The Town of Windsor is giving the Communities in Bloom competition another whirl.
The local Communities in Bloom committee, co-chaired by the Hants Regional Development Authority’s Pat Gould-Thorpe and HENS Uniforms’ Heather Donohue, hosted an information session in the Hants County War Memorial Community Centre on April 11 to raise awareness of Windsor’s involvement in the competition, and take suggestions on how the Little Town of Big Firsts can stand out from the rest of the province when the judges roll into Windsor this summer.
“We do really well in the heritage conservation department,” said long-time Communities in Bloom member Liz Galbraith at the information session. About 17 people attended the meeting.
Windsor has also earned glowing praise for having an abundance of well-kept residential gardens, Galbraith noted.
Communities in Bloom judges grade towns according to tidiness, community involvement, environmental action, heritage conservation, urban forestry, landscape, floral displays and turf and ground covers.
Top marks will earn a town five out of five blooms; Windsor achieved this in its first year participating in the competition, bumping the town up from the provincial level to the national stage in 2011.
With a small committee, Windsor was registered in the non-competitive category of the national competition. In sticking with the program in a non-competitive capacity, the town was still able to benefit from a visit from Communities in Bloom judges.
Armed with the judge’s feedback from last summer, the committee is raring to get more people on board to make the most of the community-building program.
“Our objectives this year are to focus on a more sustainable model. We want to expand the reach to others,” said Galbraith, noting that Communities in Bloom is a competition that gives individuals, businesses and non-profit groups opportunities to own projects of their own that will benefit the community as a whole.

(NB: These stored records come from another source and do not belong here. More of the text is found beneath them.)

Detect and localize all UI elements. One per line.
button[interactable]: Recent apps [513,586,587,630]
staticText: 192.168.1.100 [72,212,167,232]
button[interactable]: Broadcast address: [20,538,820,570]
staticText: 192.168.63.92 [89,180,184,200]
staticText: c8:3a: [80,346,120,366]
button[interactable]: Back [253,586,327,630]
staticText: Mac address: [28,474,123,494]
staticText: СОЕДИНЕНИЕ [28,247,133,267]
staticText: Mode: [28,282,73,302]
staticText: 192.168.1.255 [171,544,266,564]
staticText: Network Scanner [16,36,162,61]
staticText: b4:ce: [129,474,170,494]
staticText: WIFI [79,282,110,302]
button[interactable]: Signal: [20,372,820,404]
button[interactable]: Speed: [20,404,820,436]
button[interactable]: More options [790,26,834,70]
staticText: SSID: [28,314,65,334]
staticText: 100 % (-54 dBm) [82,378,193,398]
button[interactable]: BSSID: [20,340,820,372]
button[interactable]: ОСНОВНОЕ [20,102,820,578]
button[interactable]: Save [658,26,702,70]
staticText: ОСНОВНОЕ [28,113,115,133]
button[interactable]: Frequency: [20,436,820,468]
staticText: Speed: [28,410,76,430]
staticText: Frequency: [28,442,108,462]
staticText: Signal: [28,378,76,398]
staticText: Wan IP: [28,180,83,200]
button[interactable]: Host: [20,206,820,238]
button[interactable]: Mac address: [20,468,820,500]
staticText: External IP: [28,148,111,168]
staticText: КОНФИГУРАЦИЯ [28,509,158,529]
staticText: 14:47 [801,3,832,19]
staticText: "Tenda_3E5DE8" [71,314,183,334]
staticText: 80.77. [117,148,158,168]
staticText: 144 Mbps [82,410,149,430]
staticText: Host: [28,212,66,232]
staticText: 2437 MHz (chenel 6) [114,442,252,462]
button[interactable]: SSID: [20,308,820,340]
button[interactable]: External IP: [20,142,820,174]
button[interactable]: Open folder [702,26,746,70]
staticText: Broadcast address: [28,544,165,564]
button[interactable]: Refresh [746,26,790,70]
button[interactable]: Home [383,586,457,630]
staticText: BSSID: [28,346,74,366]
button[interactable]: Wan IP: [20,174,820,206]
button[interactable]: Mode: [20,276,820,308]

“We want to develop a community-based strategy for the continuation of the program, whereas before we were kind of going from year to year.”
The judges suggested looking at the Shell Environmental Park, Fort Edward National Historic Site and Star Brides Park, on Water Street, as areas that could benefit from some TLC.
Following Galbraith’s summary of Windsor’s history with Communities in Bloom, the information session participants broke off into groups of three to talk about how Windsor can gain top marks in each Communities in Bloom category when a new round of judges visit in July.